* [The problem] Within these entries, which lines include the string "giảm"? Copy each one.
======== Data supplied
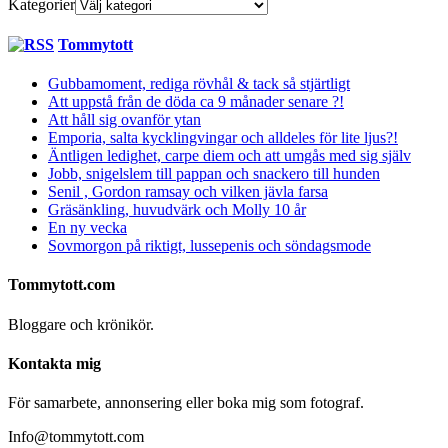
Kategorier
Tommytott
Gubbamoment, rediga rövhål & tack så stjärtligt
Att uppstå från de döda ca 9 månader senare ?!
Att håll sig ovanför ytan
Emporia, salta kycklingvingar och alldeles för lite ljus?!
Äntligen ledighet, carpe diem och att umgås med sig själv
Jobb, snigelslem till pappan och snackero till hunden
Senil , Gordon ramsay och vilken jävla farsa
Gräsänkling, huvudvärk och Molly 10 år
En ny vecka
Sovmorgon på riktigt, lussepenis och söndagsmode
Tommytott.com
Bloggare och krönikör.
Kontakta mig
För samarbete, annonsering eller boka mig som fotograf.
Info@tommytott.com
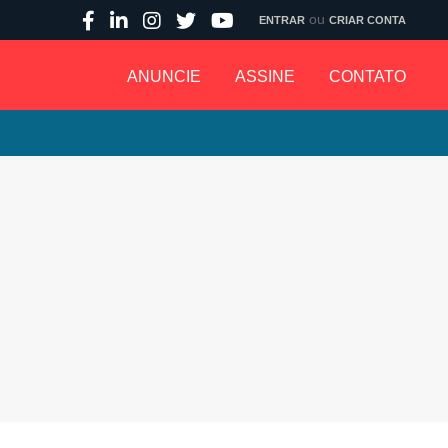
ou
ENTRAR
CRIAR CONTA
ANUNCIE
ASSINE
CONTATO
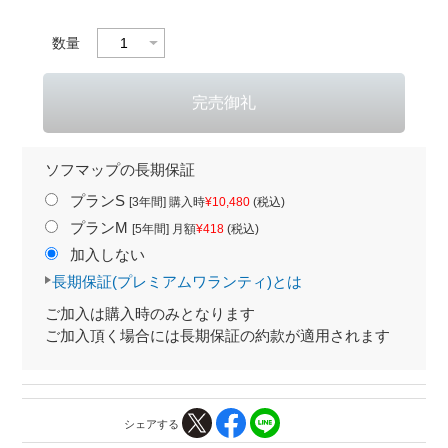
数量
ソフマップの長期保証
プランS
[3年間] 購入時
¥10,480
(税込)
プランM
[5年間] 月額
¥418
(税込)
加入しない
長期保証(プレミアムワランティ)とは
ご加入は購入時のみとなります
ご加入頂く場合には長期保証の約款が適用されます
シェアする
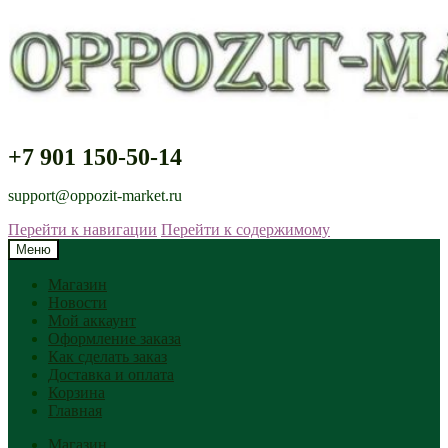
+7 901 150-50-14
support@oppozit-market.ru
Перейти к навигации
Перейти к содержимому
Меню
Магазин
Новости
Мой аккаунт
Оформление заказа
Как сделать заказ
Доставка и оплата
Корзина
Главная
Магазин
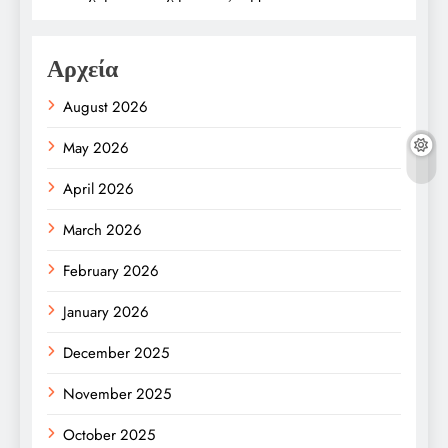
Αρχεία
August 2026
May 2026
April 2026
March 2026
February 2026
January 2026
December 2025
November 2025
October 2025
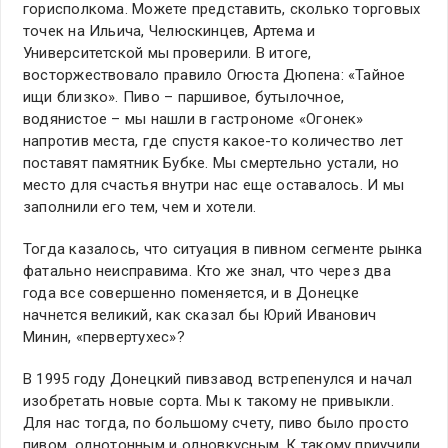
горисполкома. Можете представить, сколько торговых
точек на Ильича, Челюскинцев, Артема и
Университетской мы проверили. В итоге,
восторжествовало правило Огюста Дюпена: «Тайное
ищи близко». Пиво – паршивое, бутылочное,
водянистое – мы нашли в гастрономе «Огонек»
напротив места, где спустя какое-то количество лет
поставят памятник Бубке. Мы смертельно устали, но
место для счастья внутри нас еще оставалось. И мы
заполнили его тем, чем и хотели.
Тогда казалось, что ситуация в пивном сегменте рынка
фатально неисправима. Кто же знал, что через два
года все совершенно поменяется, и в Донецке
начнется великий, как сказал бы Юрий Иванович
Минин, «первертухес»?
В 1995 году Донецкий пивзавод встрепенулся и начал
изобретать новые сорта. Мы к такому не привыкли.
Для нас тогда, по большому счету, пиво было просто
пивом, однотонным и одновкусным. К такому приучили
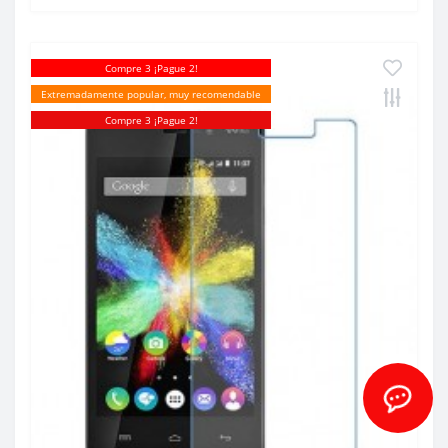
Compre 3 ¡Pague 2!
Extremadamente popular, muy recomendable
Compre 3 ¡Pague 2!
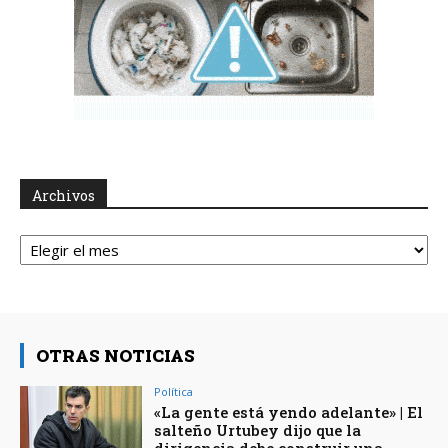
Archivos
Archivos
OTRAS NOTICIAS
Política
«La gente está yendo adelante» | El
salteño Urtubey dijo que la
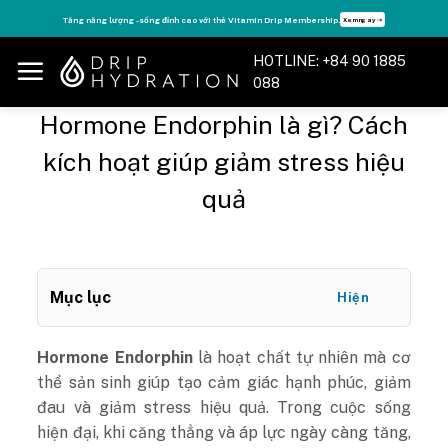
Skip
Tăng năng lượng - sống đỉnh cao với thẻ Vitamin Drip Membership.
Xem ngay ➝
to
content
HOTLINE: +84 90 1885
088
Hormone Endorphin là gì? Cách
kích hoạt giúp giảm stress hiệu
quả
Mục lục
Hiện
Hormone Endorphin
là hoạt chất tự nhiên mà cơ
thể sản sinh giúp tạo cảm giác hạnh phúc, giảm
đau và giảm stress hiệu quả. Trong cuộc sống
hiện đại, khi căng thẳng và áp lực ngày càng tăng,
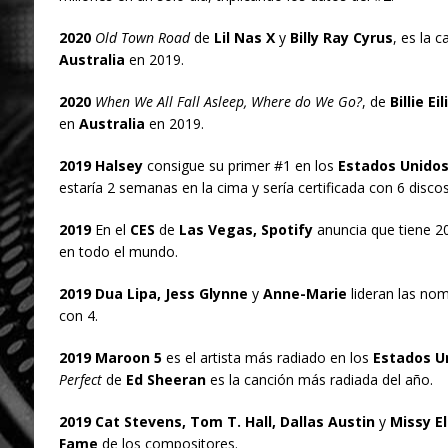
2020
Old Town Road
de
Lil Nas X
y
Billy Ray Cyrus
, es la 
Australia
en 2019.
2020
When We All Fall Asleep, Where do We Go?
, de
Billie Eil
en
Australia
en 2019.
2019 Halsey
consigue su primer #1 en los
Estados Unido
estaría 2 semanas en la cima y sería certificada con 6 discos
2019
En el
CES
de
Las Vegas, Spotify
anuncia que tiene 20
en todo el mundo.
2019 Dua Lipa, Jess Glynne
y
Anne-Marie
lideran las no
con 4.
2019 Maroon 5
es el artista más radiado en los
Estados U
Perfect
de
Ed Sheeran
es la canción más radiada del año.
2019 Cat Stevens, Tom T. Hall, Dallas Austin
y
Missy El
Fame
de los compositores.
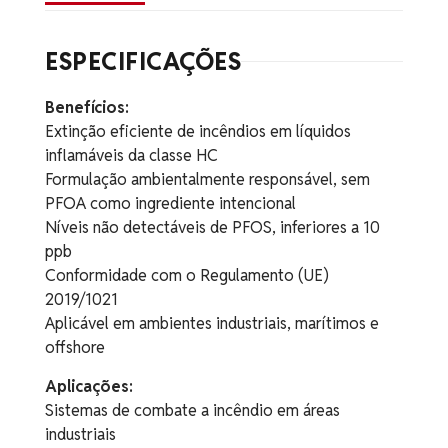
ESPECIFICAÇÕES
Benefícios:
Extinção eficiente de incêndios em líquidos
inflamáveis da classe HC
Formulação ambientalmente responsável, sem
PFOA como ingrediente intencional
Níveis não detectáveis de PFOS, inferiores a 10
ppb
Conformidade com o Regulamento (UE)
2019/1021
Aplicável em ambientes industriais, marítimos e
offshore
Aplicações:
Sistemas de combate a incêndio em áreas
industriais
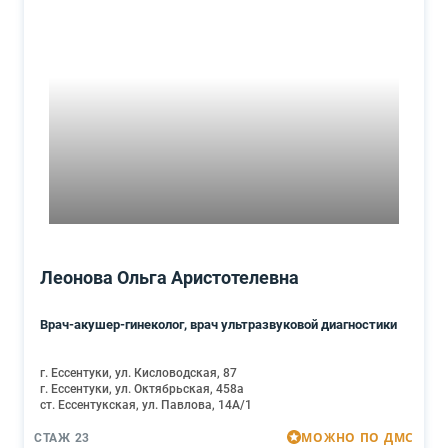
Леонова Ольга Аристотелевна
Врач-акушер-гинеколог, врач ультразвуковой диагностики
г. Ессентуки, ул. Кисловодская, 87
г. Ессентуки, ул. Октябрьская, 458а
ст. Ессентукская, ул. Павлова, 14А/1
МОЖНО ПО ДМС
СТАЖ 23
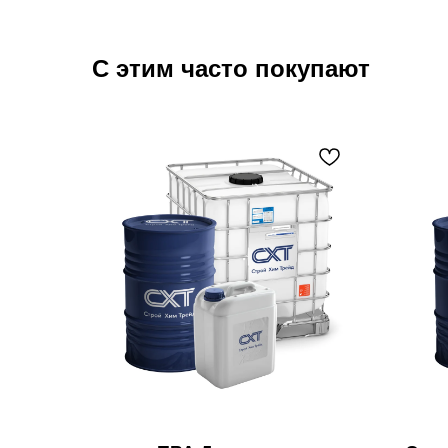
С этим часто покупают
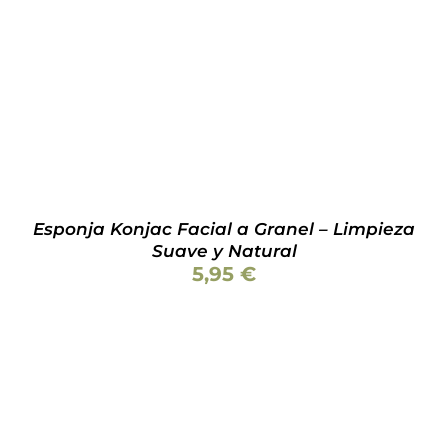
PRODUCTO
TIENE
MÚLTIPLES
VARIANTES.
LAS
OPCIONES
SE
PUEDEN
ELEGIR
EN
LA
PÁGINA
Esponja Konjac Facial a Granel – Limpieza
DE
Suave y Natural
PRODUCTO
5,95
€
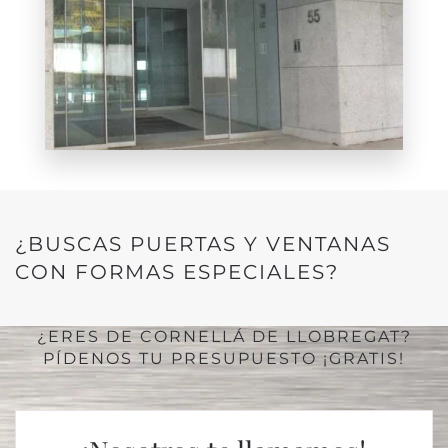
¿BUSCAS PUERTAS Y VENTANAS
CON FORMAS ESPECIALES?
¿ERES DE CORNELLÁ DE LLOBREGAT?
PÍDENOS TU PRESUPUESTO ¡GRATIS!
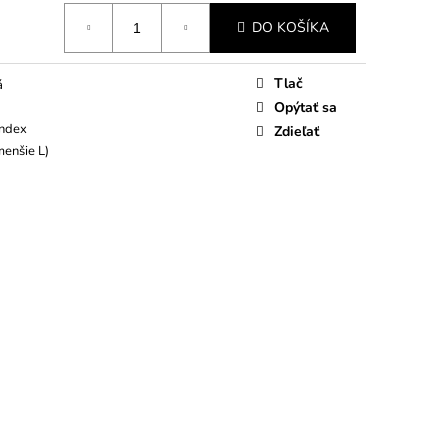
DO KOŠÍKA
Tlač
á
Opýtať sa
andex
Zdieľať
menšie L)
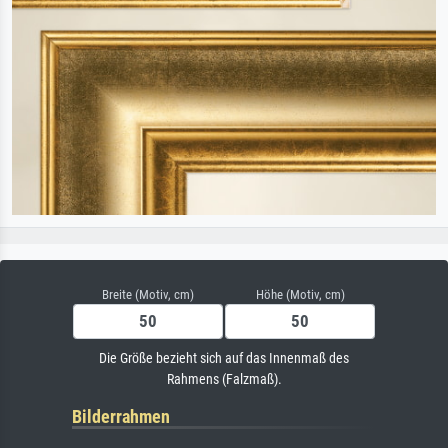
Breite (Motiv, cm)
Höhe (Motiv, cm)
Die Größe bezieht sich auf das Innenmaß des
Rahmens (Falzmaß).
Bilderrahmen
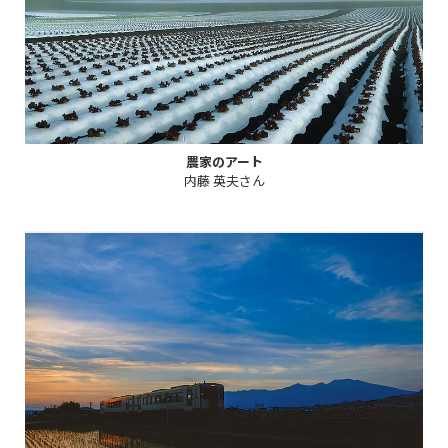
農家のアート
内藤 英夫さん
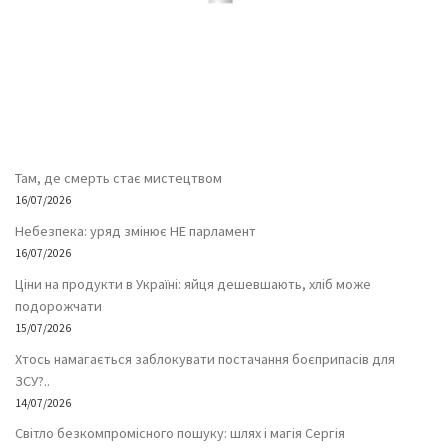
Там, де смерть стає мистецтвом
16/07/2026
Небезпека: уряд змінює НЕ парламент
16/07/2026
Ціни на продукти в Україні: яйця дешевшають, хліб може
подорожчати
15/07/2026
Хтось намагається заблокувати постачання боєприпасів для
ЗСУ?..
14/07/2026
Світло безкомпромісного пошуку: шлях і магія Сергія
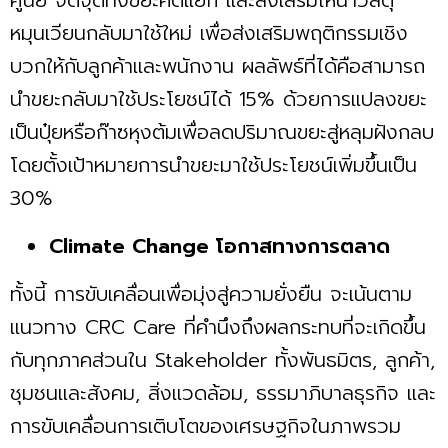
ศูนย์ จัดจุดทิ้งขยะคัดแยก และส่งเสริมให้นำวัสดุ
หมุนเวียนกลับมาใช้ใหม่ เพื่อส่งเสริมพฤติกรรมเชิง
บวกให้กับลูกค้าและพนักงาน ผลลัพธ์ที่ได้คือสามารถ
นำขยะกลับมาใช้ประโยชน์ได้ 15% ด้วยการแปลงขยะ
เป็นปุ๋ยหรือก๊าซหุงต้มเพื่อลดปริมาณขยะสู่หลุมฝังกลบ
โดยตั้งเป้าหมายการนำขยะมาใช้ประโยชน์เพิ่มขึ้นเป็น
30%
Climate Change โอกาสทางการตลาด
ทั้งนี้ การขับเคลื่อนเพื่อมุ่งสู่ความยั่งยืน จะเน้นตาม
แนวทาง CRC Care ที่คำนึงถึงผลกระทบที่จะเกิดขึ้น
กับทุกภาคส่วนใน Stakeholder ทั้ง​​พันธมิตร, ลูกค้า,
ชุมชนและสังคม, สิ่งแวดล้อม, ธรรมาภิบาลธุรกิจ และ
การขับเคลื่อนการเติบโตของเศรษฐกิจในภาพรวม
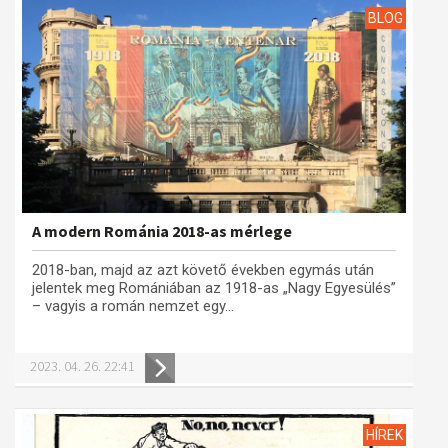
BLOG
A modern Románia 2018-as mérlege
2018-ban, majd az azt követő években egymás után
jelentek meg Romániában az 1918-as „Nagy Egyesülés”
– vagyis a román nemzet egy...
2023. 04. 26. 22:41
HÍREK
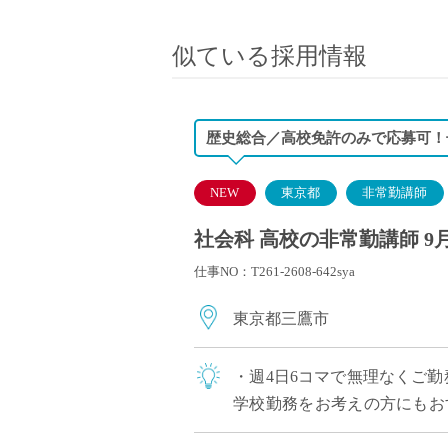
小学校教員
保健体育教員
似ている採用情報
音楽教員
美術教員
ICT支援員
歴史総合／高校免許のみで応募可！
実習助手
司書
NEW
東京都
非常勤講師
カウンセラー
社会科 高校の非常勤講師 9
部活動指導員
仕事NO：T261-2608-642sya
学童スタッフ
その他職種
東京都三鷹市
学習支援
チューター
・週4日6コマで無理なくご勤
個別指導
学校勤務をお考えの方にもお
ALT/AET
風 ・生徒との対話を大切に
================
* [Worked solution]
kích hoạt giúp giảm stress hiệu
thể sản sinh giúp tạo cảm giác hạnh phúc, giảm
đau và giảm stress hiệu quả. Trong cuộc sống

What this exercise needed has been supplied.